Master Lu also revealed that had I failed to overcome this round of karmic calamity, I would not be standing here today—it was truly Bodhisattva who gave me a second chance at life. Master Lu’s spiritual insights were truly extraordinary.

I was advised to offer 380 Little Houses, but I made a greater vow to complete 800. In addressing my 369 karmic pass, I offered Little Houses and the Self-Cultivation Record Forms of the Mantra to Disperse Calamities. As this critical karmic phase passed, I noticed marked improvements in my health. My bodily inflammation reduced significantly, and many of my test indicators returned to normal.

The doctor commented that out of all bone marrow transplant patients that he has treated, I had made the best recovery. Deepest gratitude to Guan Yin Bodhisattva and Master Lu.

If not for my Buddhist practice, it would not have been possible for my body and spirit to ride through this rough patch. I owe Bodhisattva for making the arrangement for me to meet this highly-acclaimed medical specialist so that I could receive speedy treatment.

It was through my dedicated Buddhist practice and the recitation of Buddhist scriptures that my son recovered from his health condition. My husband, on the other hand, might have personally witnessed the efficacy of the Guan Yin Citta Dharma Door, however, it never occurred to him to begin his own spiritual practice.

The turning point came when I was diagnosed with cancer—an ordeal that pushed him to the edge of despair and helplessness.

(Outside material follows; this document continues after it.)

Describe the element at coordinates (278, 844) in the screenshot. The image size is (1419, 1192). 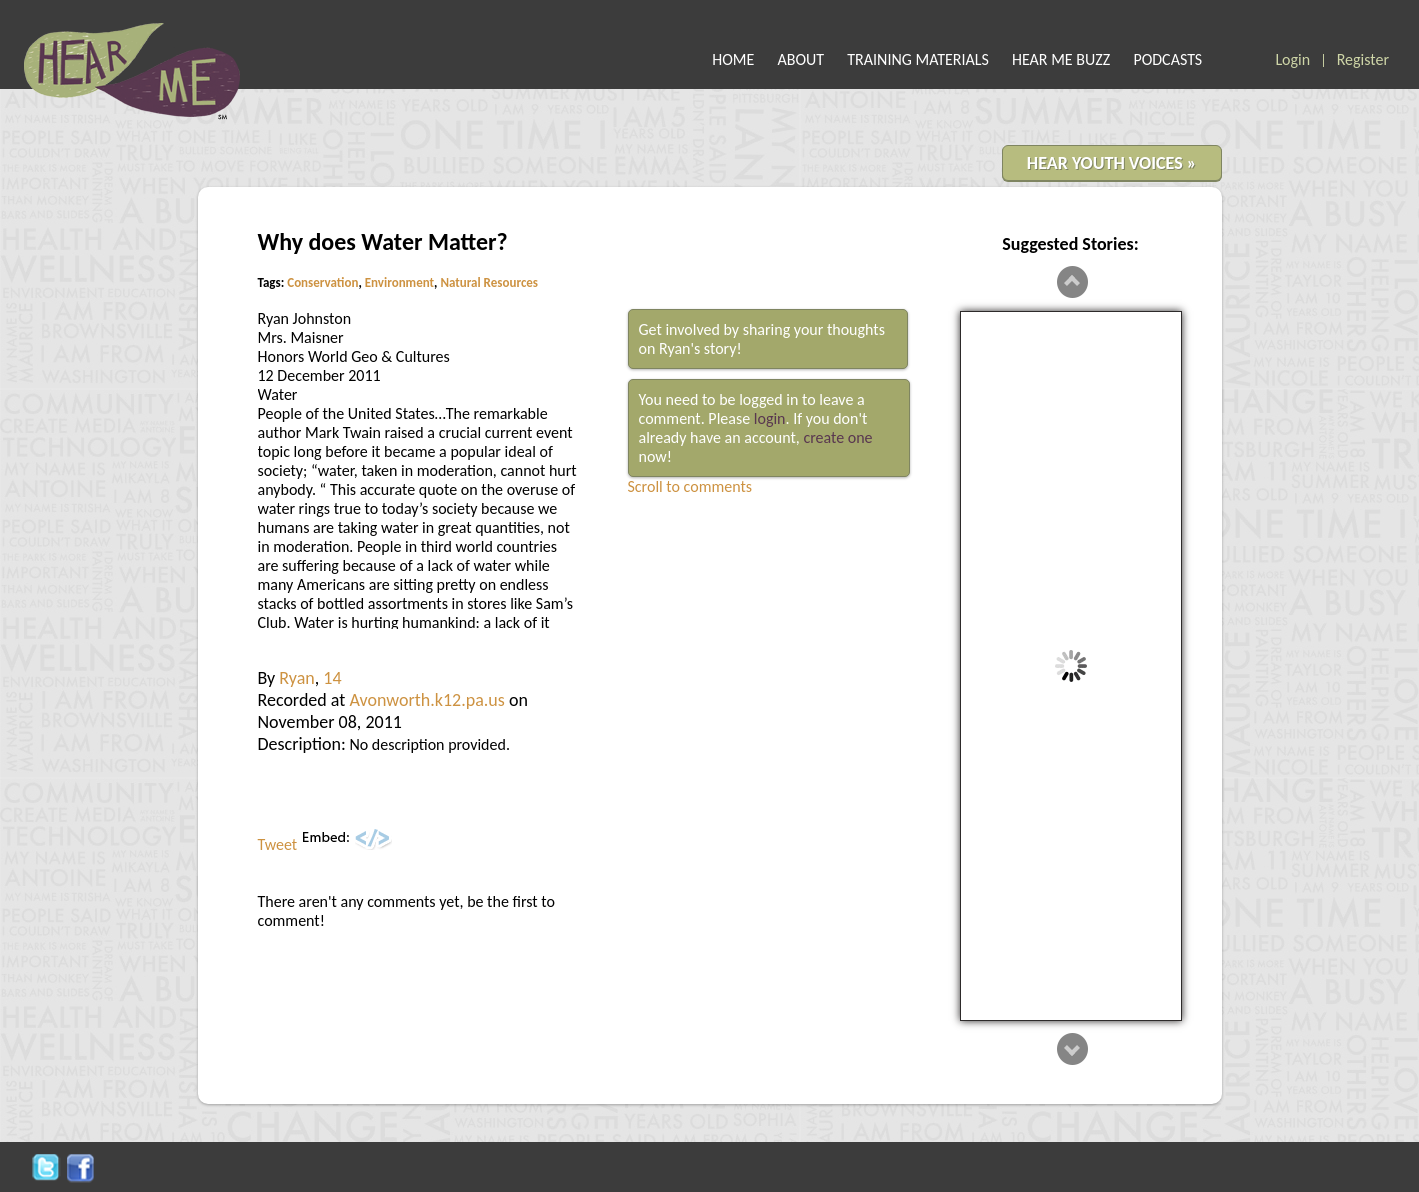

As I fought for my life, he witnessed a series of miraculous events. These experiences inspired him to begin his recitation.

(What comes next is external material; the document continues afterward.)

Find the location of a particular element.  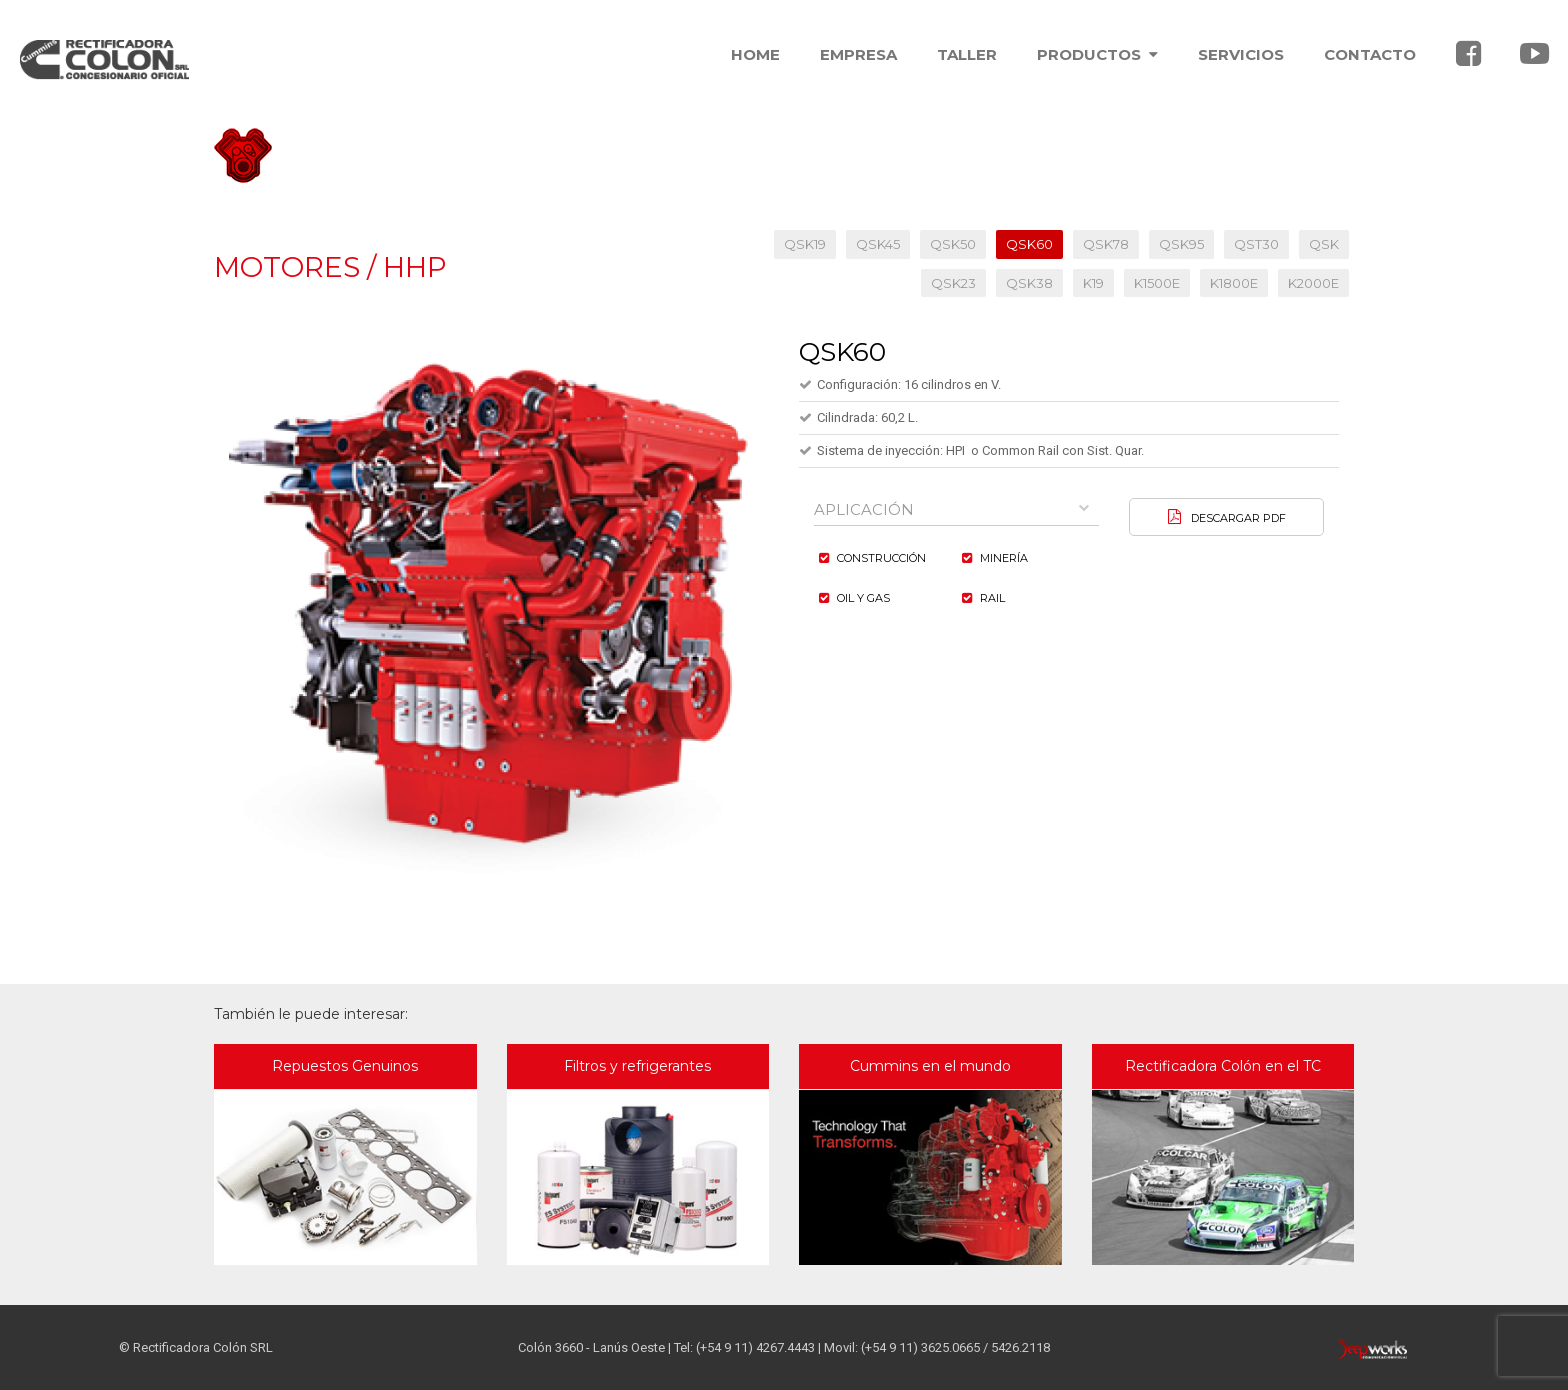 DESCARGAR PDF is located at coordinates (1238, 518).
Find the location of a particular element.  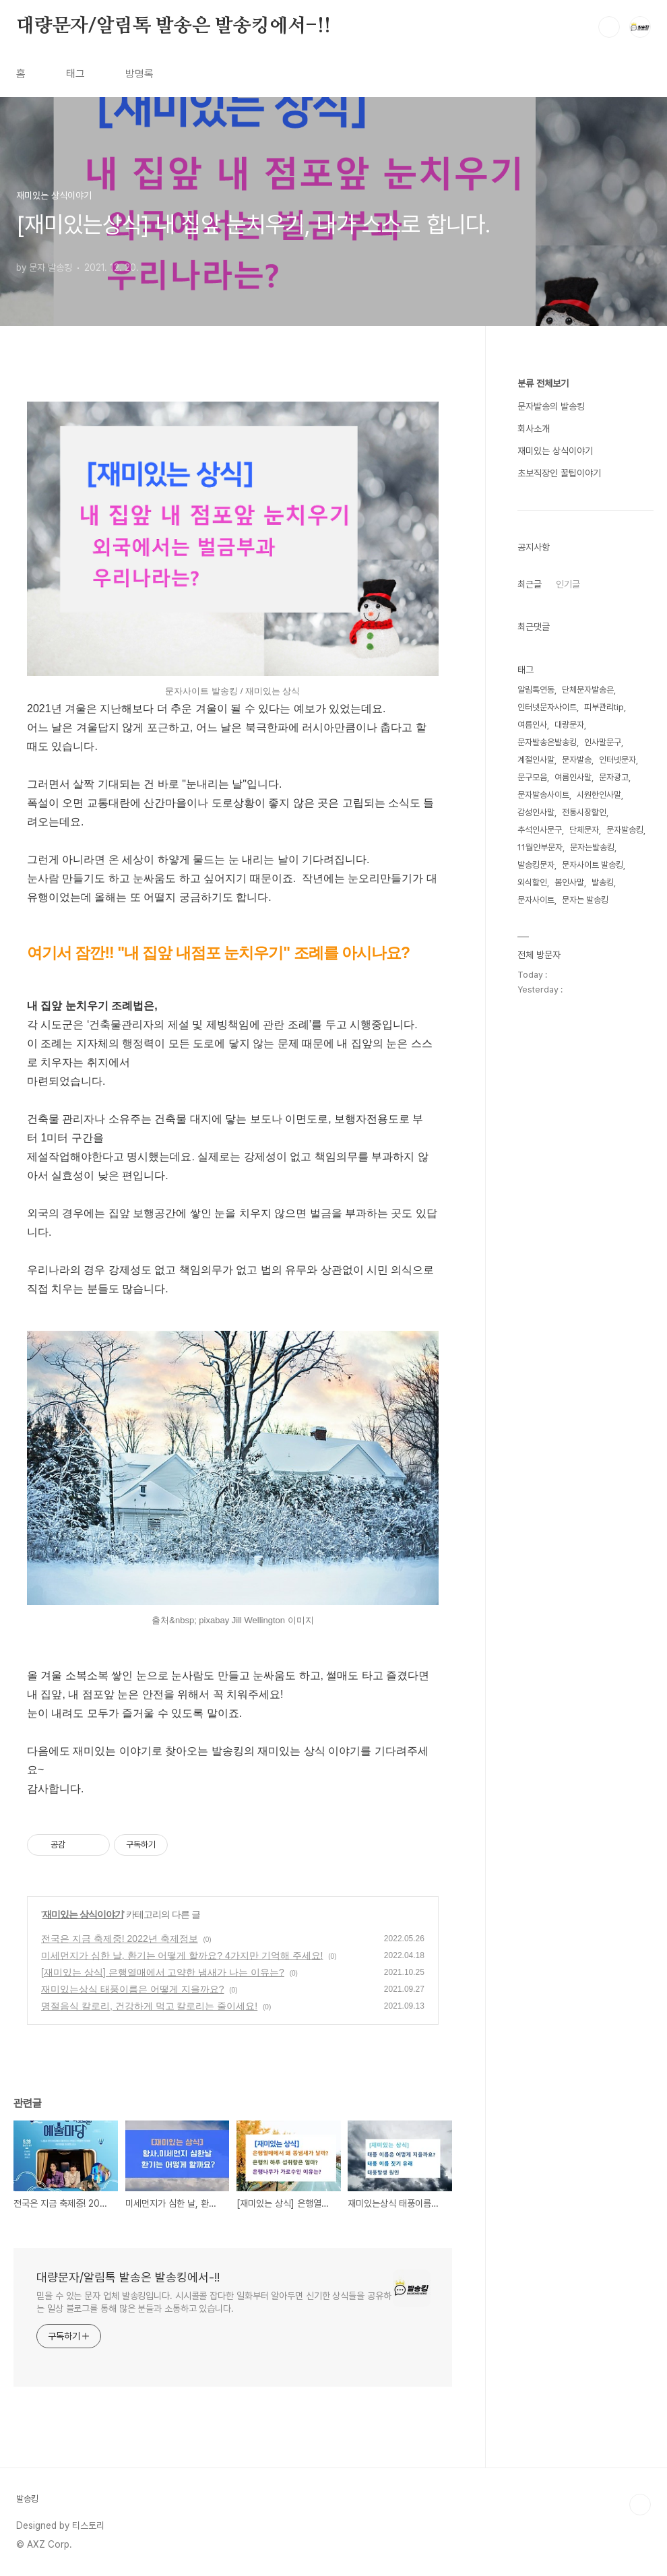 문자사이트 발송킹 is located at coordinates (592, 865).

Not only has he vowed to become a full vegetarian, he also serves as a volunteer at the Practice Centre. Best-still, he has managed to quit smoking—a habit he had clung to for over 20 years!

I couldn’t be more grateful to Guan Yin Bodhisattva for not only plucking me up from the valley of death, my entire family has been given a new lease of life. I will remain steadfast in my spiritual practice by performing recitation, making vows and releasing captive lives. I pledge to stay true to my Buddhist practice, protect and uphold the Practice Centre and the Right Dharma. To pay kindness to the Buddha, I will dedicate myself to helping more sentient beings.

Thank you all for listening in.

Last but not least, I would like to seek forgiveness from Guan Yin Bodhisattva, Dharma Protectors, Master Lu and everyone in attendance today if my sharing today is improper in any way.